Now a slew of new schools, including Ohio State, Indiana, Kansas, Memphis, Alabama, South Carolina, Georgetown and Arkansas are in the mix for the 6-foot-6, high-flying athletic wing who had 10 points as the USA team beat the NYC team, 87-86, Saturday night in the Big Strick classic at City College of New York.
Williams, who will spend his senior season at Oak Hill Academy, plans to visit Alabama this coming weekend, and may trip to South Carolina on the way out.
“[Alabama] is a real get up-and-down team, uptempo,” Williams told SNY.tv in the above video. “They’re recruiting me and my point guard, Anthony ‘Cat’ Barber, so we’re looking at going to them.
“I’ve been talking to coach Anthony Grant a lot. He’s excited about me coming down to the campus next weekend.”
Williams and Barber, who missed the Big Strick game with an injury, are considering packaging at Alabama, Louisville or potentially Kansas.

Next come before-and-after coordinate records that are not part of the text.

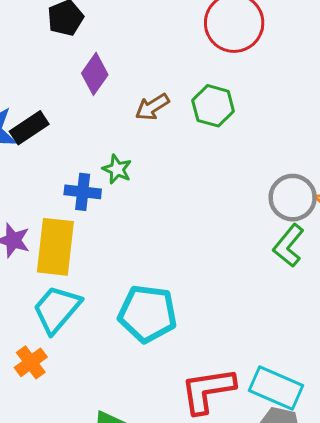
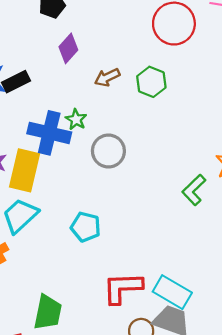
blue cross: (83, 192) -> (49, 133), size x1.6
gray circle: (293, 198) -> (108, 151), moved
cyan pentagon: (148, 314) -> (86, 227), size x0.7

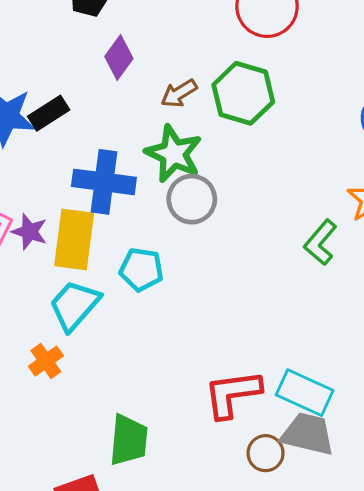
green hexagon: (151, 82) -> (243, 93), size x1.4
green star: (76, 120) -> (174, 154), moved, size x1.8
cyan pentagon: (86, 227) -> (141, 269), moved

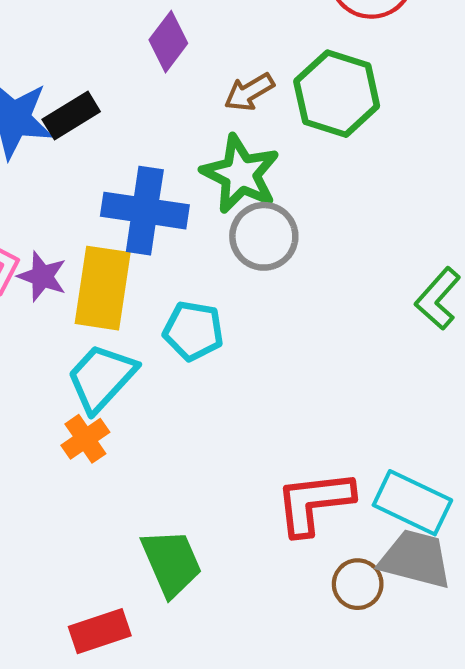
orange cross: (46, 361) -> (85, 439), moved
green trapezoid: (129, 440) -> (172, 563), turned -30

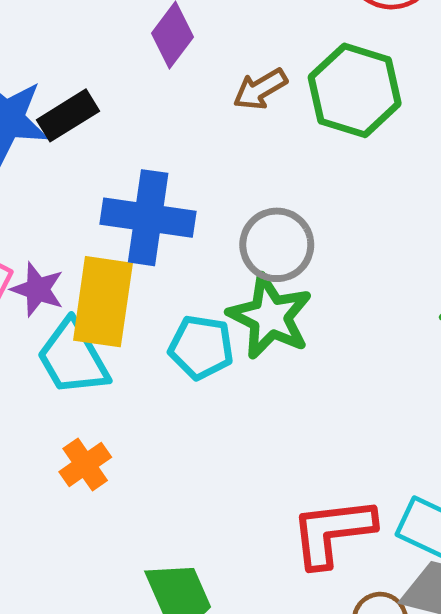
green star: (240, 174) -> (270, 317), moved
cyan trapezoid: (101, 378) -> (73, 358), moved, turned -72

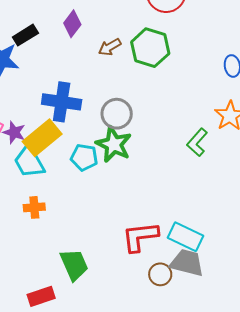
black rectangle: (68, 115) -> (25, 35), moved
yellow rectangle: (103, 302) -> (42, 138), turned 42
orange cross: (85, 465) -> (34, 207), turned 30

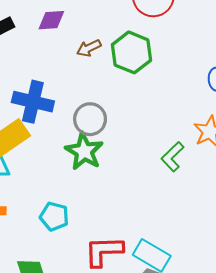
purple diamond: (72, 24) -> (51, 20), turned 44
cyan pentagon: (84, 157) -> (54, 216), moved

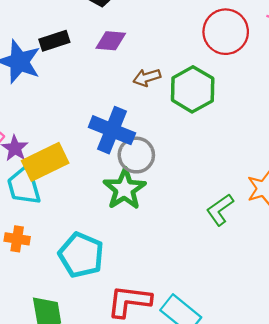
blue cross: (33, 102) -> (112, 130), moved
cyan pentagon: (54, 216) -> (81, 255), size x1.4

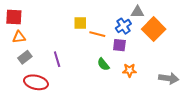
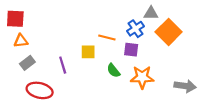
yellow square: (80, 23) -> (88, 52), moved
orange star: (129, 70) -> (142, 77), size x1.5

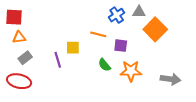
blue cross: (136, 29) -> (117, 15), moved
yellow square: (88, 52) -> (73, 48), moved
red ellipse: (40, 90) -> (19, 81), moved

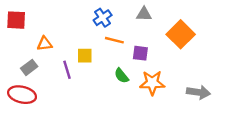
gray triangle: (139, 12) -> (144, 14), moved
blue cross: (117, 15) -> (103, 18), moved
orange triangle: (19, 37) -> (45, 44), moved

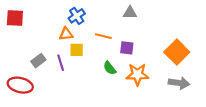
blue cross: (103, 18) -> (77, 16), moved
orange square: (181, 34) -> (177, 52), moved
orange triangle: (45, 44) -> (66, 34), moved
gray rectangle: (29, 67) -> (38, 61), moved

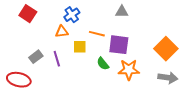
red square: (15, 18) -> (28, 14), moved, turned 30
purple square: (127, 48) -> (119, 45), size x1.5
yellow square: (77, 50) -> (80, 47), moved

“We’re about 50/50 on it,” Williams said. “We’re going to talk about it more. We’re going to try and either commit and sign in November. If not, we’re going to just wait until the spring.”
As for the other schools, Williams has no visits planned.
“With Kansas, they finished second last year,” Williams said. “I’ve been keeping in touch with Coach [Bill] Self and coach [Joe] Dooley a lot. They’re also recruiting Cat, too, so they’re looking to get us together.”